▶ **Extracted material**
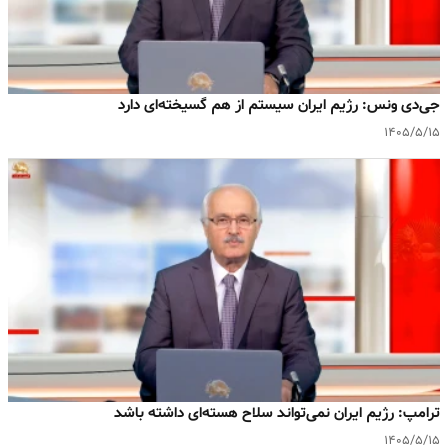
جی‌دی ونس: رژیم ایران سیستم از هم گسیخته‌ای دارد
۱۴۰۵/۵/۱۵
ترامپ: رژیم ایران نمی‌تواند سلاح هسته‌ای داشته باشد
۱۴۰۵/۵/۱۵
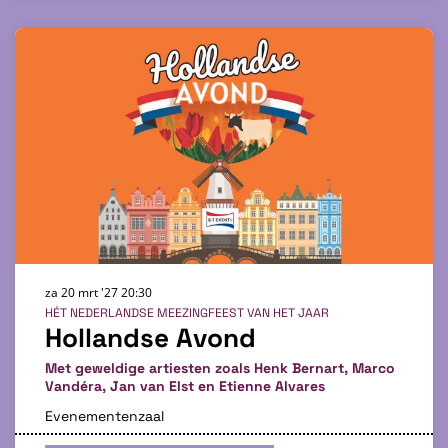
za 20 mrt '27
20:30
HÉT NEDERLANDSE MEEZINGFEEST VAN HET JAAR
Hollandse Avond
Met geweldige artiesten zoals Henk Bernart, Marco
Vandéra, Jan van Elst en Etienne Alvares
Evenementenzaal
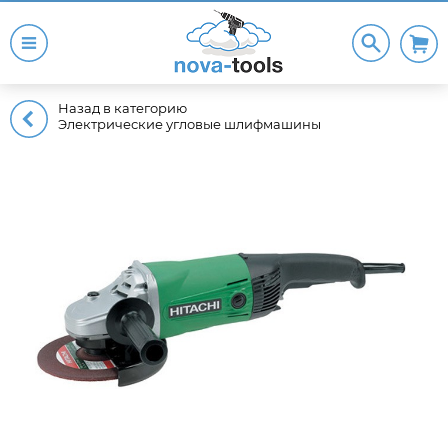
Назад в категорию
Электрические угловые шлифмашины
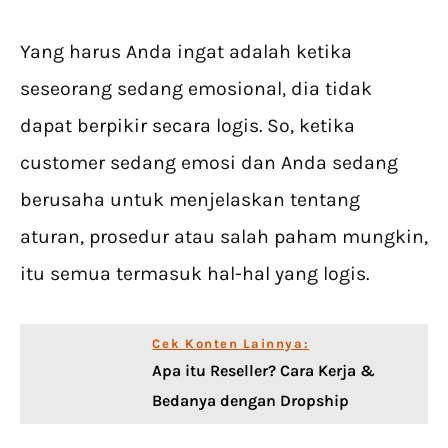
Yang harus Anda ingat adalah ketika
seseorang sedang emosional, dia tidak
dapat berpikir secara logis. So, ketika
customer sedang emosi dan Anda sedang
berusaha untuk menjelaskan tentang
aturan, prosedur atau salah paham mungkin,
itu semua termasuk hal-hal yang logis.
Cek Konten Lainnya:
Apa itu Reseller? Cara Kerja &
Bedanya dengan Dropship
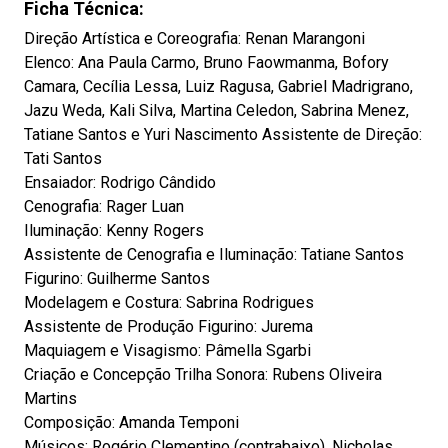
Ficha Técnica:
Direção Artística e Coreografia: Renan Marangoni
Elenco: Ana Paula Carmo, Bruno Faowmanma, Bofory
Camara, Cecília Lessa, Luiz Ragusa, Gabriel Madrigrano,
Jazu Weda, Kali Silva, Martina Celedon, Sabrina Menez,
Tatiane Santos e Yuri Nascimento Assistente de Direção:
Tati Santos
Ensaiador: Rodrigo Cândido
Cenografia: Rager Luan
Iluminação: Kenny Rogers
Assistente de Cenografia e Iluminação: Tatiane Santos
Figurino: Guilherme Santos
Modelagem e Costura: Sabrina Rodrigues
Assistente de Produção Figurino: Jurema
Maquiagem e Visagismo: Pâmella Sgarbi
Criação e Concepção Trilha Sonora: Rubens Oliveira
Martins
Composição: Amanda Temponi
Músicos: Rogério Clementino (contrabaixo), Nicholas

▶ **Task to carry out**
Could every entry be restated word for word, pictures excluded?

▶ **Solution**
جی‌دی ونس: رژیم ایران سیستم از هم گسیخته‌ای دارد
۱۴۰۵/۵/۱۵
ترامپ: رژیم ایران نمی‌تواند سلاح هسته‌ای داشته باشد
۱۴۰۵/۵/۱۵
za 20 mrt '27
20:30
HÉT NEDERLANDSE MEEZINGFEEST VAN HET JAAR
Hollandse Avond
Met geweldige artiesten zoals Henk Bernart, Marco
Vandéra, Jan van Elst en Etienne Alvares
Evenementenzaal
Назад в категорию
Электрические угловые шлифмашины
Yang harus Anda ingat adalah ketika
seseorang sedang emosional, dia tidak
dapat berpikir secara logis. So, ketika
customer sedang emosi dan Anda sedang
berusaha untuk menjelaskan tentang
aturan, prosedur atau salah paham mungkin,
itu semua termasuk hal-hal yang logis.
Cek Konten Lainnya:
Apa itu Reseller? Cara Kerja &
Bedanya dengan Dropship
Ficha Técnica:
Direção Artística e Coreografia: Renan Marangoni
Elenco: Ana Paula Carmo, Bruno Faowmanma, Bofory
Camara, Cecília Lessa, Luiz Ragusa, Gabriel Madrigrano,
Jazu Weda, Kali Silva, Martina Celedon, Sabrina Menez,
Tatiane Santos e Yuri Nascimento Assistente de Direção:
Tati Santos
Ensaiador: Rodrigo Cândido
Cenografia: Rager Luan
Iluminação: Kenny Rogers
Assistente de Cenografia e Iluminação: Tatiane Santos
Figurino: Guilherme Santos
Modelagem e Costura: Sabrina Rodrigues
Assistente de Produção Figurino: Jurema
Maquiagem e Visagismo: Pâmella Sgarbi
Criação e Concepção Trilha Sonora: Rubens Oliveira
Martins
Composição: Amanda Temponi
Músicos: Rogério Clementino (contrabaixo), Nicholas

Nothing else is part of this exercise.